In our case, the suspicion of AA was missed in the first few visits owing to the other circumstantial evidence such as excoriations, hair of varying length on the patch, sudden onset and dermoscopic findings of broken hair, perifollicular hemorrhage and black dots masquerading the picture and clinching the diagnosis of trichotillomania. In a recent report by Brzezinski et al., coexistence of both disorders is possible adding to the confusion in diagnosis where trichoscopy may provide a clue.[6] However, in our case, trichoscopy pointed only toward trichotillomania, and AA was picked up only in the later visits, which highlights the importance of periodic follow-up, an open mind, and a thorough clinical examination.

Histopathology still remains the gold standard of diagnosis in dubious cases despite trichoscopy being an invaluable non invasive tool. In our case, histopathology revealed the classical “swarm of bees” appearance thus proving the diagnosis of AA. Psychiatric evaluation of the child did not reveal any abnormality; however, on repeated asking, the child revealed that she became self-concerned and would scratch the area of hair loss leading to secondary changes visible clinically as excoriation and broken hair and dermoscopically revealing perifollicular hemorrhages. Although asymptomatic, but some patients (14%) experience a burning sensation or pruritus in the affected area, which on further manipulation may lead to secondary changes masking the primary cutaneous picture.

 Conclusion



This case highlights that although both trichotillomania and AA are common in children knowledge regarding its coexistence, rare presentations of the conditions, thorough and repeated clinical examination, watchful observation during the clinical course of the disease and an open-minded approach, guided through diagnostic tools such as dermoscopy and biopsy helps in arriving at a diagnosis.

Declaration of patient consent

The authors certify that they have obtained all appropriate patient consent forms. In the form the patient(s) has/have given his/her/their consent for his/her/their images and other clinical information to be reported in the journal. The patients understand that their names and initials will not be published and due efforts will be made to conceal their identity, but anonymity cannot be guaranteed.

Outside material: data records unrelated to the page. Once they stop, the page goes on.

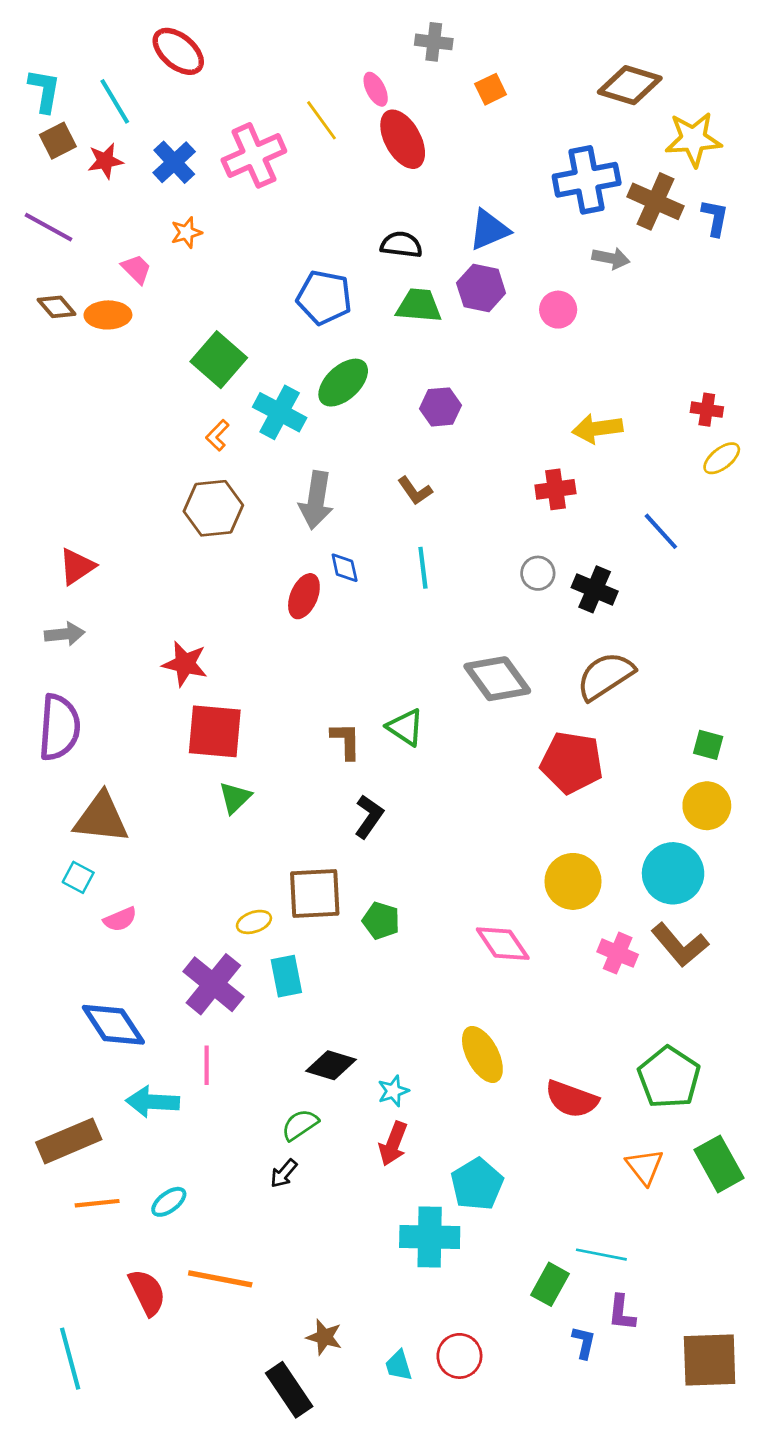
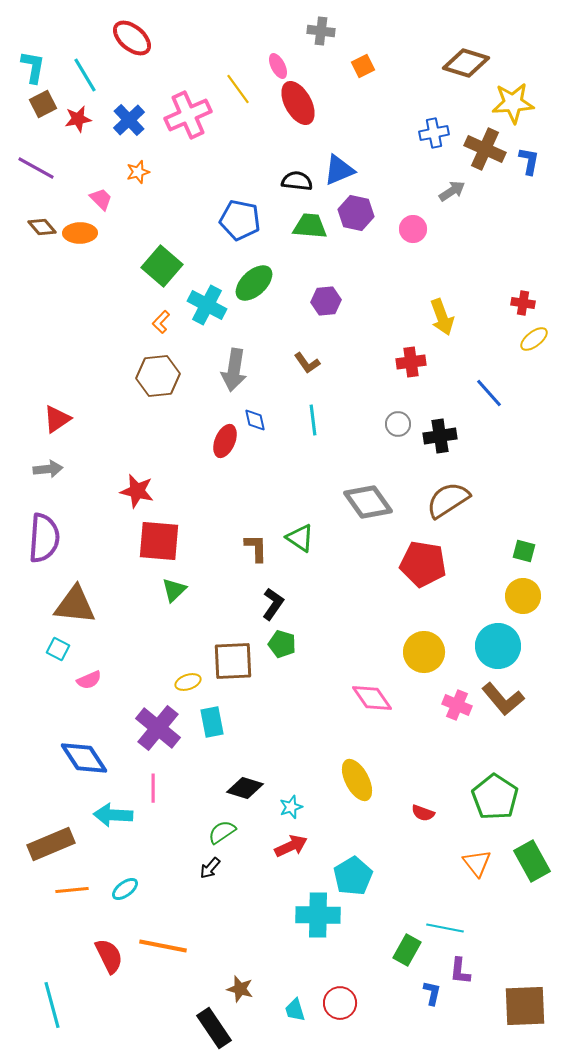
blue cross: (587, 180) -> (434, 133), size x0.6
blue triangle: (489, 230) -> (339, 170), moved
gray arrow: (611, 258) -> (452, 191), turned -44
yellow arrow: (597, 429) -> (442, 317), turned -102
black cross: (595, 589) -> (440, 436), turned -32
green pentagon: (381, 921) -> (282, 644), moved
red semicircle: (572, 1099) -> (423, 813), size x0.6
red arrow: (393, 1144) -> (291, 846), turned -136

Financial support and sponsorship

Nil.

Conflicts of interest

There are no conflicts of interest.

References

1Wasserman D, Guzman-Sanchez DA, Scott K, McMichael A. Alopecia areata. Int J Dermatol 2007;46:121-31.
2Seetharam KA. Alopecia areata: An update. Indian J Dermatol Venereol Leprol 2013;79:563-75.
3Nagai Y, Ishikawa O, Hattori T, Ogawa T. Linear lupus erythematosus profundus on the scalp following the lines of Blaschko. Eur J Dermatol 2003;13:294-6.
4Shin MK, Cho TH, Lew BL, Sim WY. A case of linear lupus erythematosus profundus on the scalp presenting as alopecia. Korean J Dermatol 2007;45:1280-3.
5Rhee CH, Kim SM, Kim MH, Cinn YW, Ihm CW. Two cases of linear alopecia on the occipital scalp. Ann Dermatol 2009;21:159-63.
6Brzezinski P, Cywinska E, Chiriac A. Report of a rare case of alopecia areata coexisting with trichotillomania. Int J Trichology 2016;8:32-4.